Start of Data

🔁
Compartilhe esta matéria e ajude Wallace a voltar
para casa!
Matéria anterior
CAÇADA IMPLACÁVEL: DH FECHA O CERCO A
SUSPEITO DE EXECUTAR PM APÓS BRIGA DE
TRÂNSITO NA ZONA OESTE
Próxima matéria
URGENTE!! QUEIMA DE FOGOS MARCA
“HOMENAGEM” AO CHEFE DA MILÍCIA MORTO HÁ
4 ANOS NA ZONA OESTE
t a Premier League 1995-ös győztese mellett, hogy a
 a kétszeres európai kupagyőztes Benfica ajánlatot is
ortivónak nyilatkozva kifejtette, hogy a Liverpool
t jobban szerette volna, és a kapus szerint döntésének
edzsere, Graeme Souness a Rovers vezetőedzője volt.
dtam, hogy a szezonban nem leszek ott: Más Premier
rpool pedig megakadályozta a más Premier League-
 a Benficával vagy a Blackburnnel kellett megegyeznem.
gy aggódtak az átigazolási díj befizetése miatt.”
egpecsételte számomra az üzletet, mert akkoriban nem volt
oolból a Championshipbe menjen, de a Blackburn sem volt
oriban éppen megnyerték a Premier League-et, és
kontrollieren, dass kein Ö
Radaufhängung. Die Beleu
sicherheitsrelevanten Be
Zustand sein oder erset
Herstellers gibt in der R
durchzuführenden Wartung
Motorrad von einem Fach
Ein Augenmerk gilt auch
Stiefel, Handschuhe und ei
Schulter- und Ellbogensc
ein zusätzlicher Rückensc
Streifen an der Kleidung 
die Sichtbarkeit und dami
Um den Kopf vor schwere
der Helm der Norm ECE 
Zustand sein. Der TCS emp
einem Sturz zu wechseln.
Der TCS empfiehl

End of Data
Start of Data

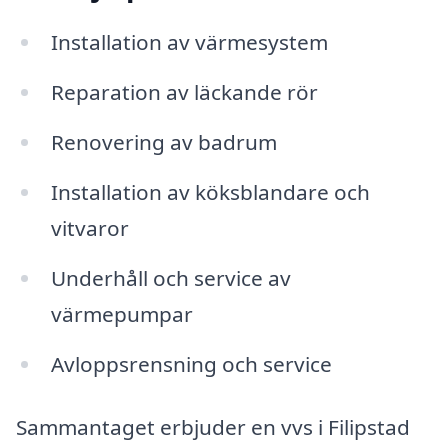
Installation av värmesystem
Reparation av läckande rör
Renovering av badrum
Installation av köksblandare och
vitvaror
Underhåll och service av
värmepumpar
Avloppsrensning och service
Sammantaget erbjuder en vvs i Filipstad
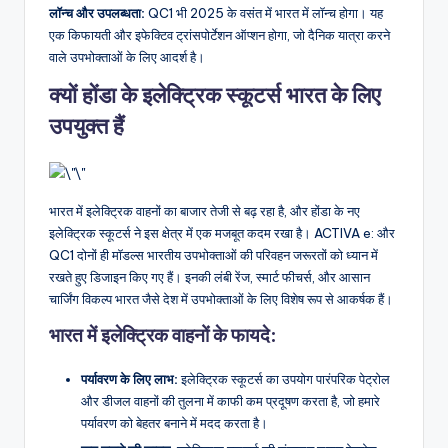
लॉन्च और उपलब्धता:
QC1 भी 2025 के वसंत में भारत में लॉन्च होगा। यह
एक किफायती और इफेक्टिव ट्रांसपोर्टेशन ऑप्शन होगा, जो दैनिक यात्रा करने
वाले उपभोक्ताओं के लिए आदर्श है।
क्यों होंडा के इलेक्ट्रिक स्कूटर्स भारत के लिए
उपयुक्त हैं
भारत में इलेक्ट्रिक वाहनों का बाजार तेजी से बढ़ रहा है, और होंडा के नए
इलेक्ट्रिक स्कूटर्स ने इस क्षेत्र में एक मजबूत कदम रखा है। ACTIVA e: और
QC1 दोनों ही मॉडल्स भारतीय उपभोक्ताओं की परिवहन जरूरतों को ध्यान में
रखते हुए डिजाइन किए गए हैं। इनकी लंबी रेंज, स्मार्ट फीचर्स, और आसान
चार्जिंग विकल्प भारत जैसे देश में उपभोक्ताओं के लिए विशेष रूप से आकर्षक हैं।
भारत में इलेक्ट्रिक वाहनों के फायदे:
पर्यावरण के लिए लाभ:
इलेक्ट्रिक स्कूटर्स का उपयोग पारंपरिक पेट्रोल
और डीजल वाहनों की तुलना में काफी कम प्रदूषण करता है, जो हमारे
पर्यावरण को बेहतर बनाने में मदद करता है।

End of Data
Start of Data

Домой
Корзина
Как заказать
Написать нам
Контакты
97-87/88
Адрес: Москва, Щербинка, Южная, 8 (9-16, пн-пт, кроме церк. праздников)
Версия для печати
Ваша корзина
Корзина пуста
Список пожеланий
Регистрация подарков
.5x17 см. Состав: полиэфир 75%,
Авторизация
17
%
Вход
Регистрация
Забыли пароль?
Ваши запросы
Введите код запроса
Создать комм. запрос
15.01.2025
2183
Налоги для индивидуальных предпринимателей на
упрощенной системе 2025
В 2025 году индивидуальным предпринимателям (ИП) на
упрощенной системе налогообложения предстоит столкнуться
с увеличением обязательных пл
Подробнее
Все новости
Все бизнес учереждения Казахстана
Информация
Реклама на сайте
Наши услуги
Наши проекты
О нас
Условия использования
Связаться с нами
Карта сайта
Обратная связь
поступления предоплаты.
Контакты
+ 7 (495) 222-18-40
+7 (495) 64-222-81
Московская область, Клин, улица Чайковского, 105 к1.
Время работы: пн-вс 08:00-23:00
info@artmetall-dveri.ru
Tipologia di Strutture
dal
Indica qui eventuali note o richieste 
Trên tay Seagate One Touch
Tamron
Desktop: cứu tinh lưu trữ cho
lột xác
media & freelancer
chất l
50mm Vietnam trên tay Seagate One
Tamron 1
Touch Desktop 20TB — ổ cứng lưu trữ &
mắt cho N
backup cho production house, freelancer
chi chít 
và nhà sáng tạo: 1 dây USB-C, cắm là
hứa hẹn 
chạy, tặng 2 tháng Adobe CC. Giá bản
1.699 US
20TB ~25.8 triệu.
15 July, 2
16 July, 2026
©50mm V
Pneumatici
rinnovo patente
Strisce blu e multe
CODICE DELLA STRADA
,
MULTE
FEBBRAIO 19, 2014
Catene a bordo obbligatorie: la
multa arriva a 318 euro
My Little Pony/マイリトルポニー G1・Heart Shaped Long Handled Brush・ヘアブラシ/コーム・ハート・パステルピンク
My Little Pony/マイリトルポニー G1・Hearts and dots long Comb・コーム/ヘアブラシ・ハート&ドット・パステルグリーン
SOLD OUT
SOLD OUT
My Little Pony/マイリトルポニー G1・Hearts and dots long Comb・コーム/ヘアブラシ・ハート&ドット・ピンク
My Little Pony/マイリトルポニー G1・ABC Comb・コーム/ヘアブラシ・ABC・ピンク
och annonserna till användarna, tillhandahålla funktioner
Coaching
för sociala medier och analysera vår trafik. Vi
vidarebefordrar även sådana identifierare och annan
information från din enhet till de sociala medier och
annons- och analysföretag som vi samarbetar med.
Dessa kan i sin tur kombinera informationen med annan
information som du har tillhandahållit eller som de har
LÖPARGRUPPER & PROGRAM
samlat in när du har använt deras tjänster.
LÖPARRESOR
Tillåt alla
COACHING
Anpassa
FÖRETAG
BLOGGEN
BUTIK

End of Data

Your goal
Using the entries above, repeat only the lines from the one containing "Ваши запросы" through the one containing "vidarebefordrar även sådana", end lines included.

Task response
Ваши запросы
Введите код запроса
Создать комм. запрос
15.01.2025
2183
Налоги для индивидуальных предпринимателей на
упрощенной системе 2025
В 2025 году индивидуальным предпринимателям (ИП) на
упрощенной системе налогообложения предстоит столкнуться
с увеличением обязательных пл
Подробнее
Все новости
Все бизнес учереждения Казахстана
Информация
Реклама на сайте
Наши услуги
Наши проекты
О нас
Условия использования
Связаться с нами
Карта сайта
Обратная связь
поступления предоплаты.
Контакты
+ 7 (495) 222-18-40
+7 (495) 64-222-81
Московская область, Клин, улица Чайковского, 105 к1.
Время работы: пн-вс 08:00-23:00
info@artmetall-dveri.ru
Tipologia di Strutture
dal
Indica qui eventuali note o richieste 
Trên tay Seagate One Touch
Tamron
Desktop: cứu tinh lưu trữ cho
lột xác
media & freelancer
chất l
50mm Vietnam trên tay Seagate One
Tamron 1
Touch Desktop 20TB — ổ cứng lưu trữ &
mắt cho N
backup cho production house, freelancer
chi chít 
và nhà sáng tạo: 1 dây USB-C, cắm là
hứa hẹn 
chạy, tặng 2 tháng Adobe CC. Giá bản
1.699 US
20TB ~25.8 triệu.
15 July, 2
16 July, 2026
©50mm V
Pneumatici
rinnovo patente
Strisce blu e multe
CODICE DELLA STRADA
,
MULTE
FEBBRAIO 19, 2014
Catene a bordo obbligatorie: la
multa arriva a 318 euro
My Little Pony/マイリトルポニー G1・Heart Shaped Long Handled Brush・ヘアブラシ/コーム・ハート・パステルピンク
My Little Pony/マイリトルポニー G1・Hearts and dots long Comb・コーム/ヘアブラシ・ハート&ドット・パステルグリーン
SOLD OUT
SOLD OUT
My Little Pony/マイリトルポニー G1・Hearts and dots long Comb・コーム/ヘアブラシ・ハート&ドット・ピンク
My Little Pony/マイリトルポニー G1・ABC Comb・コーム/ヘアブラシ・ABC・ピンク
och annonserna till användarna, tillhandahålla funktioner
Coaching
för sociala medier och analysera vår trafik. Vi
vidarebefordrar även sådana identifierare och annan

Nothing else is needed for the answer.